Part (i). Use v^2 = n^2(A^2 - (x - c)^2) = 4(A^2 - (x - 3)^2). At the origin x = 0 the speed is 8:
64 = 4(A^2 - 9), so A^2 - 9 = 16, giving A^2 = 25 and A = 5.
The particle oscillates between c - A = 3 - 5 = -2 and c + A = 3 + 5 = 8. So between x = -2 and x = 8.

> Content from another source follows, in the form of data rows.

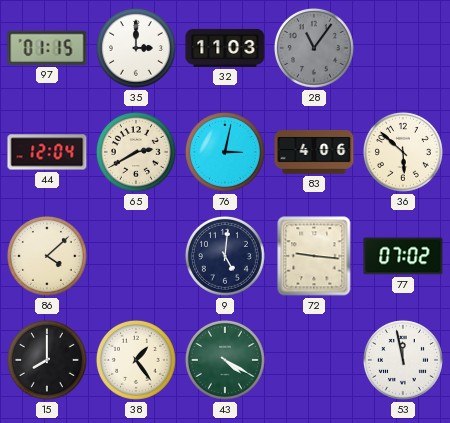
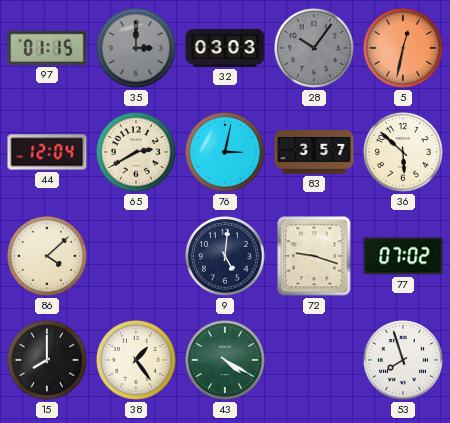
35 dial: white -> grey
32: 11:03 -> 03:03
28: 11:06 -> 10:06
5: none -> 12:32
83: 4:06 -> 3:57
72: 9:16 -> 9:18
53: 11:58 -> 7:57
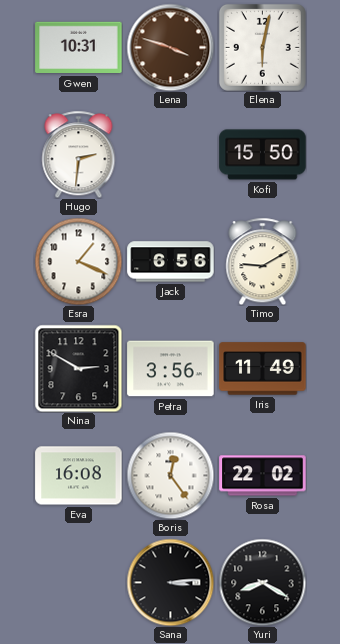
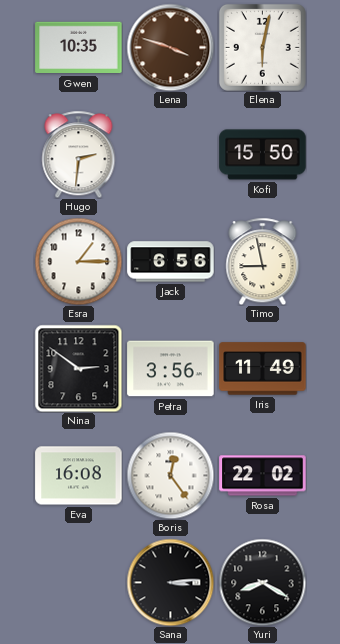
Gwen: 10:31 -> 10:35
Esra: 1:19 -> 1:15
Timo: 9:10 -> 8:58
Nina: 2:50 -> 2:51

Part (ii). Write x = c + A cos(n t + phi) = 3 + 5 cos(2t + phi). At t = 0, x = 5.5: cos(phi) = 2.5/5 = 0.5, so phi = pi/3 or -pi/3. Since the object is moving towards the origin (x decreasing), x'(0) = -10 sin(phi) < 0, so sin(phi) > 0 and phi = pi/3.

Thus x = 3 + 5 cos(2t + pi/3). Setting x = 0: cos(2t + pi/3) = -0.6, so the first relevant solution is 2t + pi/3 = arccos(-0.6) = 2.2143...
2t = 2.2143 - 1.0472 = 1.1671, so t = 0.58 seconds (to 2 decimal places).

Mark notes: parts were 2 marks each. 1 mark for n = 2 and centre 3, 1 mark for A = 5 giving the range -2 to 8; then 1 mark for the displacement equation with phi = pi/3, 1 mark for t = 0.58.